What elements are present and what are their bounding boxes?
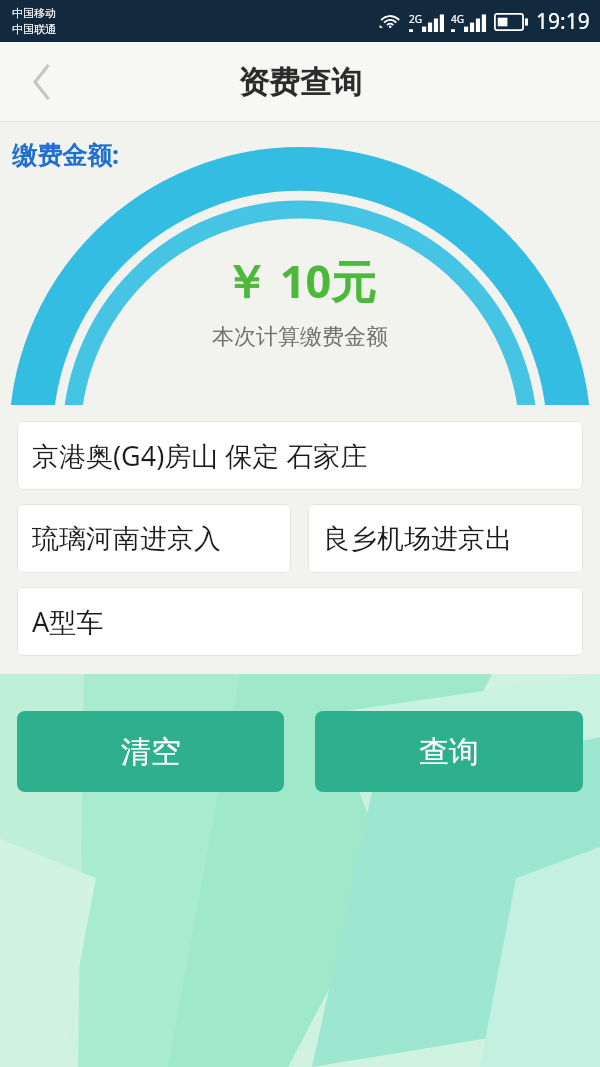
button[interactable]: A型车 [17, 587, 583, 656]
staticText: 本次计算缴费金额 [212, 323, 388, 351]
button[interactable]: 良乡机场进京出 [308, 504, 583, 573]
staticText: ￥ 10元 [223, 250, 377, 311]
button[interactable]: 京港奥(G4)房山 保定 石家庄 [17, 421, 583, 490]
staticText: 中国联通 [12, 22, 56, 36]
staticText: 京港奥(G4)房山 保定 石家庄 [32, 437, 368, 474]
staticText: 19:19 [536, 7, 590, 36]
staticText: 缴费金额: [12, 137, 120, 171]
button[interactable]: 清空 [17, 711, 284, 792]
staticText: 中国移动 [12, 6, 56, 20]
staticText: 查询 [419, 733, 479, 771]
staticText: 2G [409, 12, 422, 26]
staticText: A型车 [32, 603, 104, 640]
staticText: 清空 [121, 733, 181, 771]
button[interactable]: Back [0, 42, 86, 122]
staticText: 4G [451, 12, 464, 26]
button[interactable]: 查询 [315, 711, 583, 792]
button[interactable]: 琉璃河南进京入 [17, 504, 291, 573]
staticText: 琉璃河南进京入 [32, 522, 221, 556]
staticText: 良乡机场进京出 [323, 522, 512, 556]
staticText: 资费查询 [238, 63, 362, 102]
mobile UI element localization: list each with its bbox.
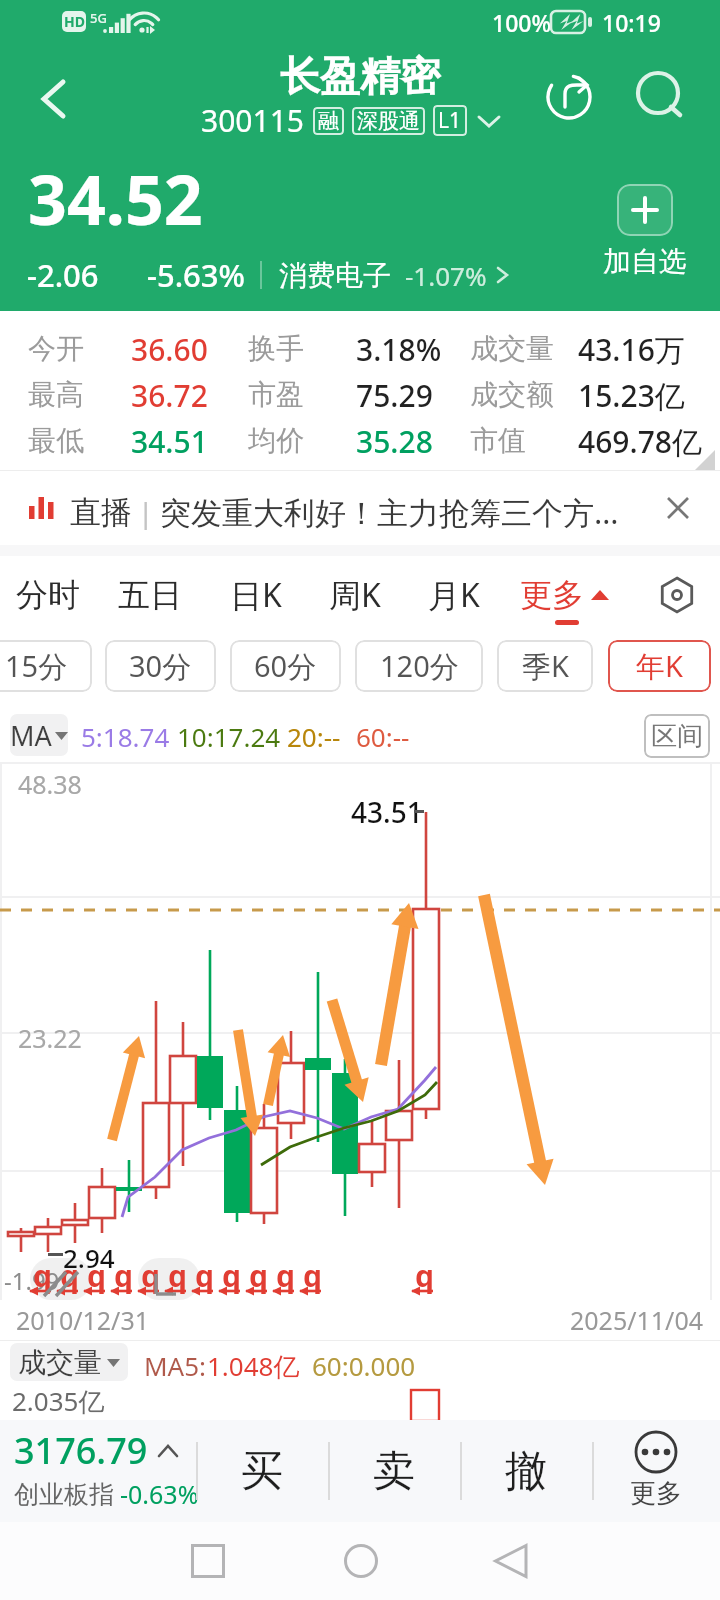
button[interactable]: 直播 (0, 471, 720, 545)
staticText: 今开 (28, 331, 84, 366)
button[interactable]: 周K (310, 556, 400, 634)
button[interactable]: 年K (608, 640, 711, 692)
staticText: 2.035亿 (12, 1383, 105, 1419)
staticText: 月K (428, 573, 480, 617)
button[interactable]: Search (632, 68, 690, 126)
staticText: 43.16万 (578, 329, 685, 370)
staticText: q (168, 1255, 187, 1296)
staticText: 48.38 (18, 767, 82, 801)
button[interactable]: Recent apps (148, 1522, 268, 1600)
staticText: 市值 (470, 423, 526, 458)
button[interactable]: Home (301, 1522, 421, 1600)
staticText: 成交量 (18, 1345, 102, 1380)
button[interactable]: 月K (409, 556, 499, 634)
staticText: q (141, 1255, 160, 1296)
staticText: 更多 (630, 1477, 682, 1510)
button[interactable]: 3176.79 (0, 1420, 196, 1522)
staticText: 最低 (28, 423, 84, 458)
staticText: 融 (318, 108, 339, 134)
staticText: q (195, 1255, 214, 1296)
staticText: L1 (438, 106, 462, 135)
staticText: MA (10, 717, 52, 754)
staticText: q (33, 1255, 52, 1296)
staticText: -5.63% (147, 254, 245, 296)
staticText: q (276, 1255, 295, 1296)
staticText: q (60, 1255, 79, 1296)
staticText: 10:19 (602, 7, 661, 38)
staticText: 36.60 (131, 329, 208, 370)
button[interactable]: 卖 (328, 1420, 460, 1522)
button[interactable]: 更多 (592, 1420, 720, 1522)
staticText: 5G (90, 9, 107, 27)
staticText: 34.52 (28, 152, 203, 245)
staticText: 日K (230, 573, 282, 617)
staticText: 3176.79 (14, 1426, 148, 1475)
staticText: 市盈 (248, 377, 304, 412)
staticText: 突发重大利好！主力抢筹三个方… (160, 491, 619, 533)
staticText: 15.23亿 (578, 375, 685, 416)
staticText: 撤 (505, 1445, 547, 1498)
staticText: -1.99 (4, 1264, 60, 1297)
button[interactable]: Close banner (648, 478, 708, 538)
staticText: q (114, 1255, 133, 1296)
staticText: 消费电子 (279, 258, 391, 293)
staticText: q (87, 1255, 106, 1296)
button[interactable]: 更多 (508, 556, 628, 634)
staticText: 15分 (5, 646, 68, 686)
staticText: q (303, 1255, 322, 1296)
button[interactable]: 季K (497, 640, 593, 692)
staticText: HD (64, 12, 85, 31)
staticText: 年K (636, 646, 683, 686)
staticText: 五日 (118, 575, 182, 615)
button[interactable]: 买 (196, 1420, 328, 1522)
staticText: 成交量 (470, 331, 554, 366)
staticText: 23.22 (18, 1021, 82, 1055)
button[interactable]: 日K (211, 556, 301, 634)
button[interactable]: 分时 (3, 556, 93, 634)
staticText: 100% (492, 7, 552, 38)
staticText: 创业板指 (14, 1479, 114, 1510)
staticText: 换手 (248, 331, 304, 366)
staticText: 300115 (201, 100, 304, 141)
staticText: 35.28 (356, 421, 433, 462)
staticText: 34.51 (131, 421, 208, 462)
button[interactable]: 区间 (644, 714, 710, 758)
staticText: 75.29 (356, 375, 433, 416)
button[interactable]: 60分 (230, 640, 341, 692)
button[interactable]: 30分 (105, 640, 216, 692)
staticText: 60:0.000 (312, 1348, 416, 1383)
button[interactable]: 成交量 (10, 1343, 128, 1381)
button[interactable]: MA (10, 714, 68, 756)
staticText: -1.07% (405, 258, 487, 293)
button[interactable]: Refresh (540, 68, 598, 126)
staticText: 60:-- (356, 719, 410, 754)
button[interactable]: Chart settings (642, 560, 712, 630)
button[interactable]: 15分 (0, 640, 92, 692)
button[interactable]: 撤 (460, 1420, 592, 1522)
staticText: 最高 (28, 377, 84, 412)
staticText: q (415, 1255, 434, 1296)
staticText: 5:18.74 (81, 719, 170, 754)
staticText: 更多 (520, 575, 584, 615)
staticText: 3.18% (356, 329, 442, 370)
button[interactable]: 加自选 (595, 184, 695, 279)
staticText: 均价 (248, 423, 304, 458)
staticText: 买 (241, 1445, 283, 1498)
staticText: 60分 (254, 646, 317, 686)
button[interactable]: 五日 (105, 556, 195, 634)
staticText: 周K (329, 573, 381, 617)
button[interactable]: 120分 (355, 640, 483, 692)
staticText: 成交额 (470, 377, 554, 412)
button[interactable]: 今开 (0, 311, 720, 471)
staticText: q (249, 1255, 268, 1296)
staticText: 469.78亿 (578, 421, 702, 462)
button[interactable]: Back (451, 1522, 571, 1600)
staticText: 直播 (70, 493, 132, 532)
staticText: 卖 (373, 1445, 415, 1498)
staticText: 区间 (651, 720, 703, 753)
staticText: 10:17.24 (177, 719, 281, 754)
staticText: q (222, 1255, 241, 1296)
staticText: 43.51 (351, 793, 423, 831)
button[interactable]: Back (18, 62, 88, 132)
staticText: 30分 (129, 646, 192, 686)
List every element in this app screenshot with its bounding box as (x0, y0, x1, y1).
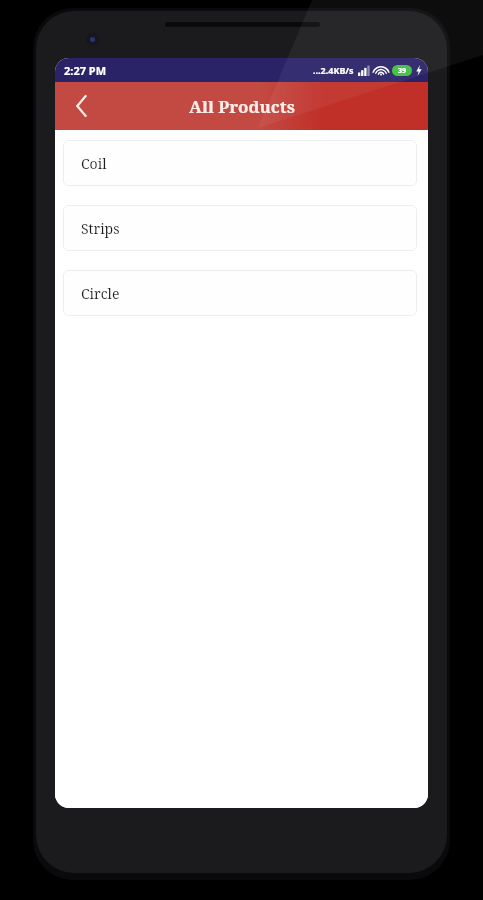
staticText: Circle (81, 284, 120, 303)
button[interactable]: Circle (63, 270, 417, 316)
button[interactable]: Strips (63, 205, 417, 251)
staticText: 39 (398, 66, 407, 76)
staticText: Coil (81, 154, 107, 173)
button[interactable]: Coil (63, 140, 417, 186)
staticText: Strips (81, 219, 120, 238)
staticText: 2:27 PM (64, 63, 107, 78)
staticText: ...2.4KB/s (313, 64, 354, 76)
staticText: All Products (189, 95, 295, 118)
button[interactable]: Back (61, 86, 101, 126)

====

WORK INSTRUCTION
Begin the copy at the line containing "List every element" and end it at the final line of the material above, reproducing each line exactly and omitting pictures.

ANSWER FOR THE TASK
List every element in this app screenshot with its bounding box as (x0, y0, x1, y1).
staticText: Circle (81, 284, 120, 303)
button[interactable]: Circle (63, 270, 417, 316)
button[interactable]: Strips (63, 205, 417, 251)
staticText: 39 (398, 66, 407, 76)
staticText: Coil (81, 154, 107, 173)
button[interactable]: Coil (63, 140, 417, 186)
staticText: Strips (81, 219, 120, 238)
staticText: 2:27 PM (64, 63, 107, 78)
staticText: ...2.4KB/s (313, 64, 354, 76)
staticText: All Products (189, 95, 295, 118)
button[interactable]: Back (61, 86, 101, 126)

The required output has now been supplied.